Tra Sherwood e Bari le mosse del fantomatico “polo” sindaci-Sel-Idv
Ieri sera Nichi Vendola era in Veneto, terra in teoria non proprio amica: un incontro di routine con i lavoratori di una fabbrica in crisi nei pressi di Vicenza, ma subito dopo un incontro non di routine a Padova, allo Sherwood Festival, in compagnia del sindaco di Napoli Luigi De Magistris, con cui aveva appena condiviso idealmente un’altra assemblea a Bari. Il titolo dell’incontro padovano sembrava fatto apposta per chi vede nei rassemblement anche sporadici tra sindaci, Sel e Idv i prodromi di un “quarto polo”.

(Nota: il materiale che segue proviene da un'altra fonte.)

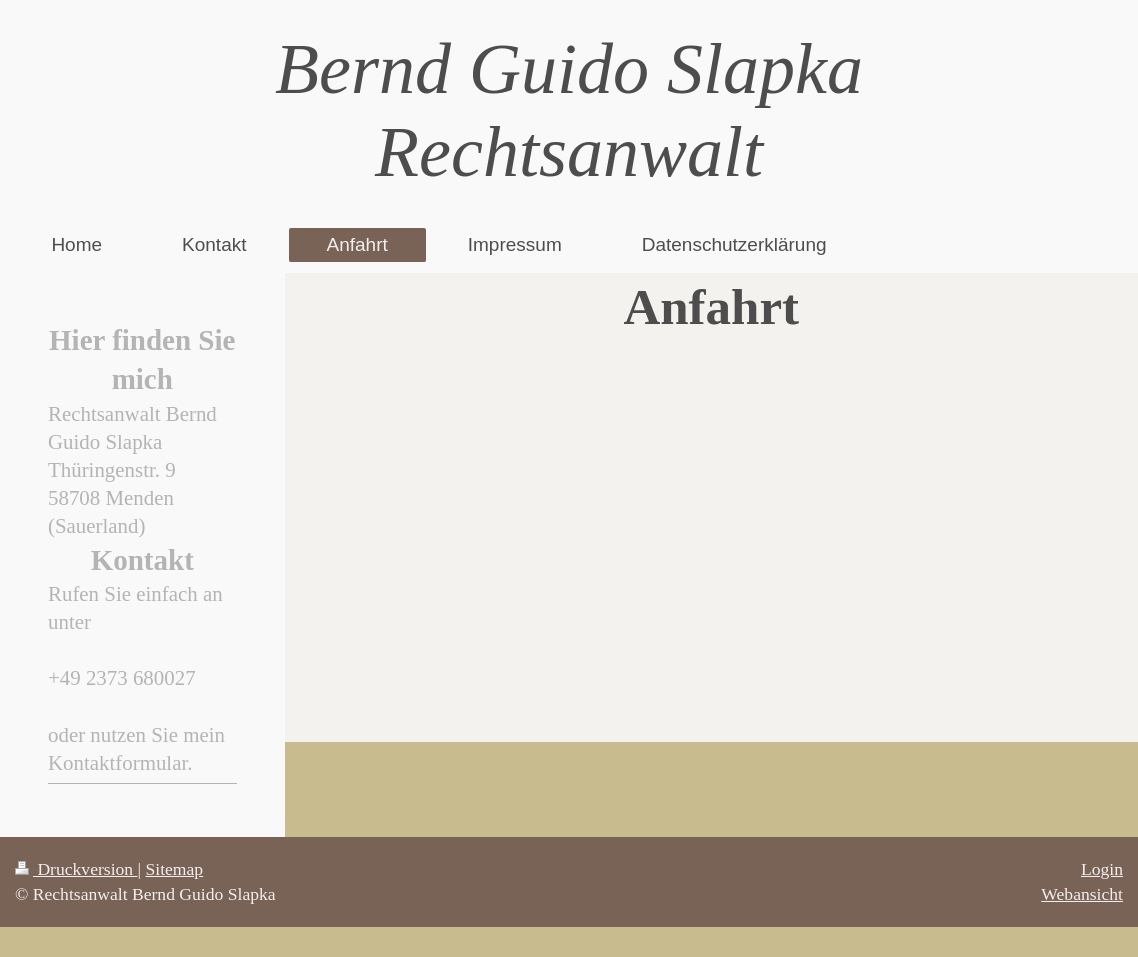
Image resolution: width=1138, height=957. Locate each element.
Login (1102, 869)
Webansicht (1082, 894)
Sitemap (175, 869)
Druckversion (76, 869)
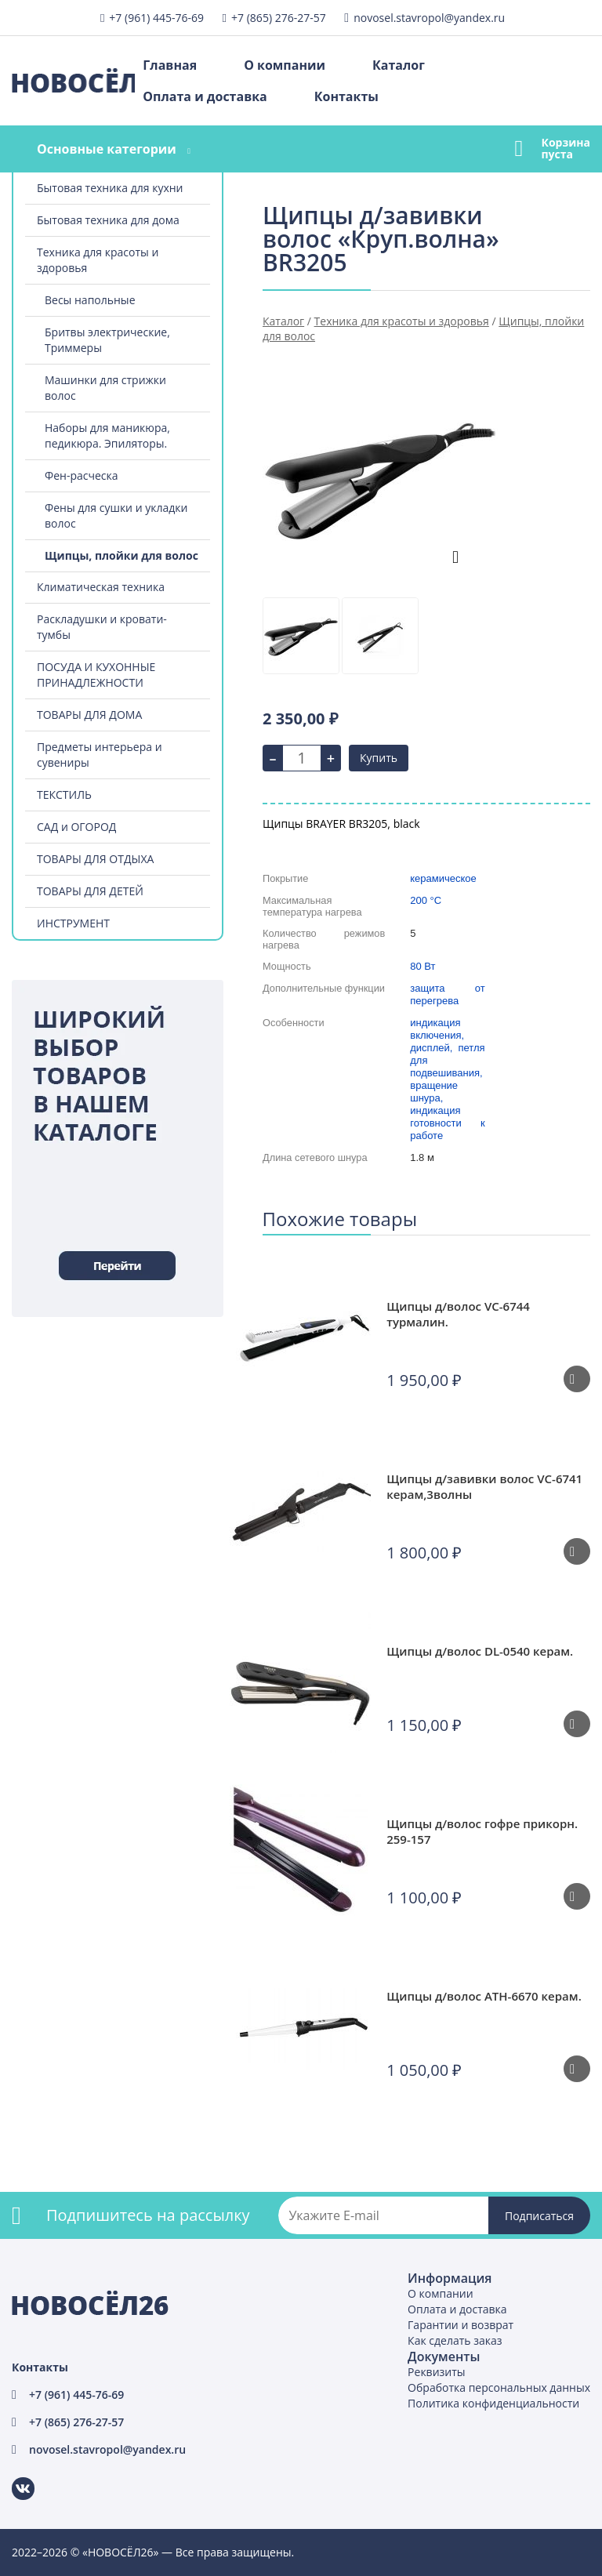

Ieri sera Nichi Vendola era in Veneto, terra in teoria non proprio amica: un incontro di routine con i lavoratori di una fabbrica in crisi nei pressi di Vicenza, ma subito dopo un incontro non di routine a Padova, allo Sherwood Festival, in compagnia del sindaco di Napoli Luigi De Magistris, con cui aveva appena condiviso idealmente un’altra assemblea a Bari (i suoi “saluti” aleggiavano sabato 30 giugno, alla kermesse per il rilancio del Mezzogiorno, presenti Michele Emiliano, sindaco di Bari, Leoluca Orlando, sindaco di Palermo, e Antonio Di Pietro, leader Idv). Il titolo dell’incontro padovano sembrava fatto apposta per chi vede nei rassemblement anche sporadici tra sindaci, Sel e Idv i prodromi di un “quarto polo”: “Verso le elezioni politiche del 2013, tra crisi europea e necessità dell’alternativa”. Non è il sempre vagheggiato e sempre negato “partito dei sindaci”, non è neanche il bis della conferenza stampa Di Pietro-Vendola della settimana scorsa a Roma, in cui i due hanno chiesto al Pd di Pier Luigi Bersani di non procedere sul binario dell’alleanza stretta con Pier Ferdinando Casini (“no” a primarie “uguale congresso Pd”, ha detto Vendola; “sì” al referendum d’ottobre per il ripristino dello status quo in tema di articolo 18, ha detto Di Pietro). Eppure i sindaci sono attivi, al momento, quanto e più dell’autunno scorso: allora, in giorni non ancora montiani, si parlava di fantomatiche “liste De Magistris”, e poi ancora in gennaio, a Napoli, al forum “per i beni comuni”, la prospettiva nazionale si affacciava al termine di un dibattito “locale” tra Giuliano Pisapia, sindaco di Milano, Massimo Zedda, sindaco di Cagliari, Michele Emiliano e Nichi Vendola.
Oggi i partiti principali sono sotto attacco, a sinistra come a destra (vedi Gianfranco Fini contro il Pdl), ma anche a Bari, due giorni fa, tutti hanno detto: non siamo un partito alternativo. Però poi hanno parlato di “programma” da scrivere a partire dal “territorio”, qualcosa che faccia parlare “la gente” senza “consulenze” e senza “lacrime di coccodrillo di un ministro con bracciali e collane” (De Magistris dixit). E ieri, a Padova, il dibattito prometteva una discussione sulle prossime elezioni “come orizzonte temporale”: “Sono queste lo spazio per introdurre quegli elementi di cambiamento che la società italiana ed europea stanno chiedendo con forza?”, si leggeva sulla presentazione, “e questo potrà avvenire riproponendo formule e metodi già visti nell’eterna coazione a ripetere del centrosinistra italiano? Le consultazioni primarie e poi le elezioni non potrebbero essere invece l’occasione per mettere in campo un percorso nuovo, capace di coalizzare quanti si collocano ‘a sinistra e oltre’ il Pd…?”. E se Di Pietro ieri postava sul suo blog una critica al governo Monti “miglior nemico dei giovani”, con tanto di foto con una ragazza truccata da Pierrot dei precari, Vendola parlava con il Corriere della Sera in risposta all’intervista di Massimo D’Alema in cui l’ex premier gli chiedeva: “Quali valori di sinistra vedi in Di Pietro?”. “Il Pd e Casini? Non capisco e non mi adeguo”, diceva il leader di Sel, amplificando il sostrato degli incontri con i sindaci almeno quanto Di Pietro che ieri diceva: “Si apra un tavolo, un cantiere in cui deve essere il programma a fare le coalizioni”. Il tutto mentre Bersani, accerchiato, con una punta di wishful thinking prometteva da Livorno un “patto” tra forze progressiste e moderati.